New Philosophy Reading: The Political Theory of the American Founding

For my next longer work, I'll be reading The Political Theory of the American Founding: Natural Rights, Public Policy, and the Moral Conditions of Freedom by Thomas G. West. It is available in several formats including Kindle from Amazon if you want to read along.

West takes an unusual view of the Founding among scholars, although I think it is ordinary among ordinary Americans. Specifically, he believes that the Founders had a pretty uniform view of what made their program right and just, as opposed to being driven by variant ideas of republicanism and liberalism that were in tension with each other. This coherent view is the view of natural rights, which is to say the rights all people have prior to the formation of a government or a social compact. 

These natural rights, he argues, also create moral duties: if you have a right to be free from being murdered, everyone else has a duty not to murder you. Many of these duties must be respected even after a social compact is formed, and cannot morally be surrendered as part of any such compact or formation of government. These rights are the ones the Declaration of Independence calls inalienable

West's view is thus that the American Founding has a lot more moral content than most scholars believe today; but he is also (he claims; I haven't gotten there) to argue that the Founders had a larger moral vision for the inculcation of virtue in the citizen. 

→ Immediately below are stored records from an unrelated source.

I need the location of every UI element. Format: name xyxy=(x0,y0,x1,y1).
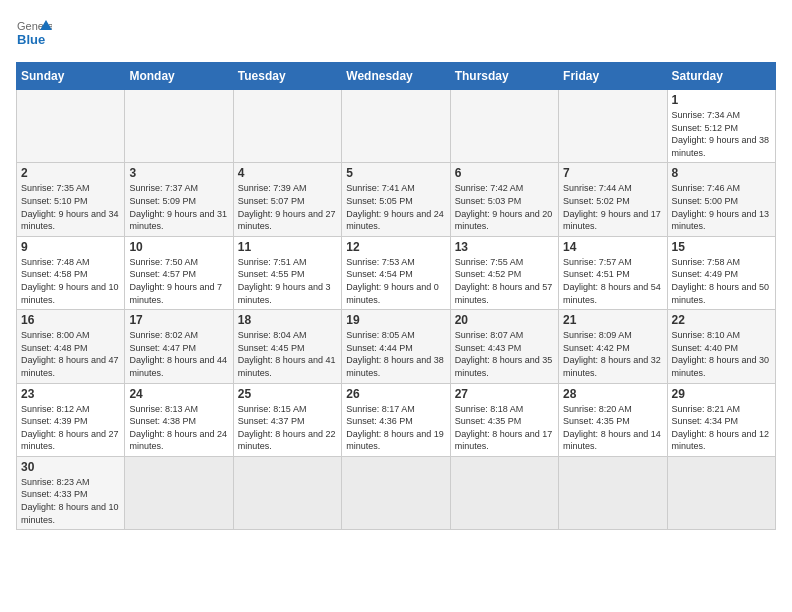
calendar-day: 15Sunrise: 7:58 AM Sunset: 4:49 PM Dayli… xyxy=(667,236,775,309)
calendar-day: 26Sunrise: 8:17 AM Sunset: 4:36 PM Dayli… xyxy=(342,383,450,456)
day-info: Sunrise: 7:57 AM Sunset: 4:51 PM Dayligh… xyxy=(563,256,662,306)
calendar-day xyxy=(125,90,233,163)
weekday-header-row: SundayMondayTuesdayWednesdayThursdayFrid… xyxy=(17,63,776,90)
calendar-week-row: 2Sunrise: 7:35 AM Sunset: 5:10 PM Daylig… xyxy=(17,163,776,236)
calendar-day: 3Sunrise: 7:37 AM Sunset: 5:09 PM Daylig… xyxy=(125,163,233,236)
day-number: 17 xyxy=(129,313,228,327)
calendar-day: 13Sunrise: 7:55 AM Sunset: 4:52 PM Dayli… xyxy=(450,236,558,309)
calendar-day xyxy=(233,456,341,529)
day-info: Sunrise: 8:18 AM Sunset: 4:35 PM Dayligh… xyxy=(455,403,554,453)
calendar-day: 11Sunrise: 7:51 AM Sunset: 4:55 PM Dayli… xyxy=(233,236,341,309)
weekday-header: Saturday xyxy=(667,63,775,90)
day-info: Sunrise: 8:12 AM Sunset: 4:39 PM Dayligh… xyxy=(21,403,120,453)
day-info: Sunrise: 7:41 AM Sunset: 5:05 PM Dayligh… xyxy=(346,182,445,232)
day-info: Sunrise: 7:50 AM Sunset: 4:57 PM Dayligh… xyxy=(129,256,228,306)
day-number: 19 xyxy=(346,313,445,327)
calendar-day: 14Sunrise: 7:57 AM Sunset: 4:51 PM Dayli… xyxy=(559,236,667,309)
calendar-day xyxy=(667,456,775,529)
day-number: 4 xyxy=(238,166,337,180)
calendar-day: 19Sunrise: 8:05 AM Sunset: 4:44 PM Dayli… xyxy=(342,310,450,383)
calendar-day: 12Sunrise: 7:53 AM Sunset: 4:54 PM Dayli… xyxy=(342,236,450,309)
day-info: Sunrise: 7:37 AM Sunset: 5:09 PM Dayligh… xyxy=(129,182,228,232)
calendar-week-row: 16Sunrise: 8:00 AM Sunset: 4:48 PM Dayli… xyxy=(17,310,776,383)
day-number: 27 xyxy=(455,387,554,401)
weekday-header: Friday xyxy=(559,63,667,90)
day-number: 20 xyxy=(455,313,554,327)
day-number: 5 xyxy=(346,166,445,180)
calendar-day: 5Sunrise: 7:41 AM Sunset: 5:05 PM Daylig… xyxy=(342,163,450,236)
calendar-day xyxy=(559,90,667,163)
calendar-day: 6Sunrise: 7:42 AM Sunset: 5:03 PM Daylig… xyxy=(450,163,558,236)
day-info: Sunrise: 8:21 AM Sunset: 4:34 PM Dayligh… xyxy=(672,403,771,453)
calendar-day: 2Sunrise: 7:35 AM Sunset: 5:10 PM Daylig… xyxy=(17,163,125,236)
header: General Blue xyxy=(16,16,776,52)
day-number: 24 xyxy=(129,387,228,401)
day-info: Sunrise: 8:02 AM Sunset: 4:47 PM Dayligh… xyxy=(129,329,228,379)
day-info: Sunrise: 8:04 AM Sunset: 4:45 PM Dayligh… xyxy=(238,329,337,379)
day-number: 13 xyxy=(455,240,554,254)
calendar-day: 8Sunrise: 7:46 AM Sunset: 5:00 PM Daylig… xyxy=(667,163,775,236)
day-number: 22 xyxy=(672,313,771,327)
day-number: 8 xyxy=(672,166,771,180)
day-info: Sunrise: 7:46 AM Sunset: 5:00 PM Dayligh… xyxy=(672,182,771,232)
day-info: Sunrise: 8:07 AM Sunset: 4:43 PM Dayligh… xyxy=(455,329,554,379)
weekday-header: Monday xyxy=(125,63,233,90)
calendar-day xyxy=(125,456,233,529)
calendar-day: 17Sunrise: 8:02 AM Sunset: 4:47 PM Dayli… xyxy=(125,310,233,383)
calendar-day xyxy=(17,90,125,163)
day-info: Sunrise: 7:35 AM Sunset: 5:10 PM Dayligh… xyxy=(21,182,120,232)
day-number: 25 xyxy=(238,387,337,401)
calendar-day: 16Sunrise: 8:00 AM Sunset: 4:48 PM Dayli… xyxy=(17,310,125,383)
day-number: 6 xyxy=(455,166,554,180)
day-info: Sunrise: 8:13 AM Sunset: 4:38 PM Dayligh… xyxy=(129,403,228,453)
calendar-day: 1Sunrise: 7:34 AM Sunset: 5:12 PM Daylig… xyxy=(667,90,775,163)
day-info: Sunrise: 7:34 AM Sunset: 5:12 PM Dayligh… xyxy=(672,109,771,159)
calendar-day: 4Sunrise: 7:39 AM Sunset: 5:07 PM Daylig… xyxy=(233,163,341,236)
day-number: 7 xyxy=(563,166,662,180)
calendar-day xyxy=(450,456,558,529)
calendar-day: 30Sunrise: 8:23 AM Sunset: 4:33 PM Dayli… xyxy=(17,456,125,529)
day-number: 21 xyxy=(563,313,662,327)
logo-icon: General Blue xyxy=(16,16,52,52)
day-number: 30 xyxy=(21,460,120,474)
calendar-day: 29Sunrise: 8:21 AM Sunset: 4:34 PM Dayli… xyxy=(667,383,775,456)
day-number: 12 xyxy=(346,240,445,254)
calendar-day: 28Sunrise: 8:20 AM Sunset: 4:35 PM Dayli… xyxy=(559,383,667,456)
day-info: Sunrise: 7:53 AM Sunset: 4:54 PM Dayligh… xyxy=(346,256,445,306)
calendar-week-row: 23Sunrise: 8:12 AM Sunset: 4:39 PM Dayli… xyxy=(17,383,776,456)
calendar-week-row: 1Sunrise: 7:34 AM Sunset: 5:12 PM Daylig… xyxy=(17,90,776,163)
day-number: 11 xyxy=(238,240,337,254)
day-number: 14 xyxy=(563,240,662,254)
calendar-week-row: 30Sunrise: 8:23 AM Sunset: 4:33 PM Dayli… xyxy=(17,456,776,529)
calendar-day xyxy=(342,90,450,163)
svg-text:Blue: Blue xyxy=(17,32,45,47)
day-info: Sunrise: 7:39 AM Sunset: 5:07 PM Dayligh… xyxy=(238,182,337,232)
calendar-day: 23Sunrise: 8:12 AM Sunset: 4:39 PM Dayli… xyxy=(17,383,125,456)
calendar-day: 24Sunrise: 8:13 AM Sunset: 4:38 PM Dayli… xyxy=(125,383,233,456)
day-number: 2 xyxy=(21,166,120,180)
day-info: Sunrise: 7:44 AM Sunset: 5:02 PM Dayligh… xyxy=(563,182,662,232)
day-number: 16 xyxy=(21,313,120,327)
weekday-header: Sunday xyxy=(17,63,125,90)
day-number: 28 xyxy=(563,387,662,401)
calendar-day: 18Sunrise: 8:04 AM Sunset: 4:45 PM Dayli… xyxy=(233,310,341,383)
calendar-day: 20Sunrise: 8:07 AM Sunset: 4:43 PM Dayli… xyxy=(450,310,558,383)
day-number: 10 xyxy=(129,240,228,254)
calendar-day xyxy=(233,90,341,163)
calendar-day xyxy=(559,456,667,529)
calendar-day: 21Sunrise: 8:09 AM Sunset: 4:42 PM Dayli… xyxy=(559,310,667,383)
calendar-day: 10Sunrise: 7:50 AM Sunset: 4:57 PM Dayli… xyxy=(125,236,233,309)
day-info: Sunrise: 8:10 AM Sunset: 4:40 PM Dayligh… xyxy=(672,329,771,379)
calendar-day xyxy=(450,90,558,163)
day-number: 1 xyxy=(672,93,771,107)
day-info: Sunrise: 7:42 AM Sunset: 5:03 PM Dayligh… xyxy=(455,182,554,232)
calendar-day: 25Sunrise: 8:15 AM Sunset: 4:37 PM Dayli… xyxy=(233,383,341,456)
day-info: Sunrise: 8:17 AM Sunset: 4:36 PM Dayligh… xyxy=(346,403,445,453)
day-number: 15 xyxy=(672,240,771,254)
day-info: Sunrise: 7:51 AM Sunset: 4:55 PM Dayligh… xyxy=(238,256,337,306)
day-number: 9 xyxy=(21,240,120,254)
day-info: Sunrise: 8:20 AM Sunset: 4:35 PM Dayligh… xyxy=(563,403,662,453)
calendar-day: 22Sunrise: 8:10 AM Sunset: 4:40 PM Dayli… xyxy=(667,310,775,383)
calendar: SundayMondayTuesdayWednesdayThursdayFrid… xyxy=(16,62,776,530)
logo: General Blue xyxy=(16,16,56,52)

One thing we will be exploring as I post about this book is the debate Joel and I were having about whether the Declaration ought to inform the Constitution. Initially what I find him to be saying about that is that the constitutions and the Declaration inform each other: that is, the state constitutions that pre-date the Declaration often give fuller explanations of what terms like "equality" mean, and how they arise, than the Declaration itself bothers to do. However, later constitutions (like New York's of 1777) specifically refer back to the Declaration's language and project. Thus, the two kinds of documents end up being in dialogue with each other even though they serve different purposes. 

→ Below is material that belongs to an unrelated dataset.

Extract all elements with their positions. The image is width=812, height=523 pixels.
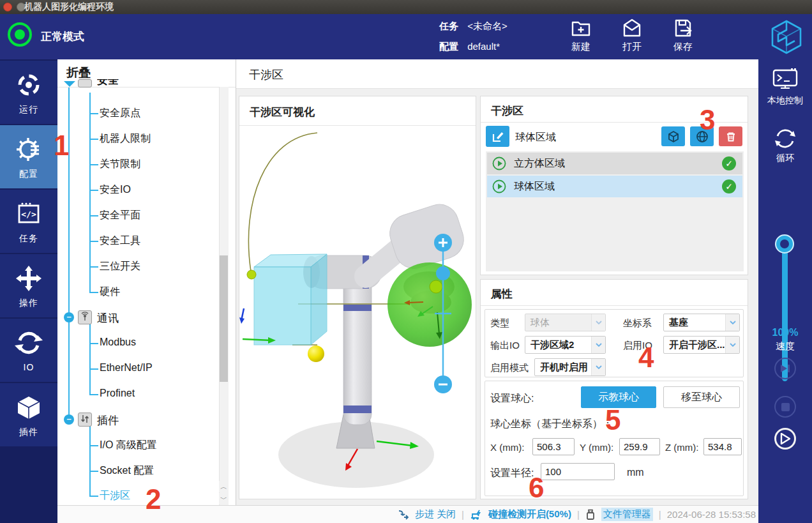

If any of you care to read along, I'll be doing a series of posts about it similar to what I did with Weber's lecture and the recent books of Plato that we've read through. 


Tom said...

This sounds like a good read. Maybe I can catch up when my summer work is done and normal re-asserts itself ... Whatever normal is, now.

sykes.1 said...

The real question is whether the Declaration has legal force. The Constitution obviously does. I suppose the Declaration has legal force in those State whose Constitutions cite it. Otherwise, not so much, Lincoln not withstanding.

Oddly, nowadays Lincoln gets beat up by both the hard left and the hard right, although for different reasons.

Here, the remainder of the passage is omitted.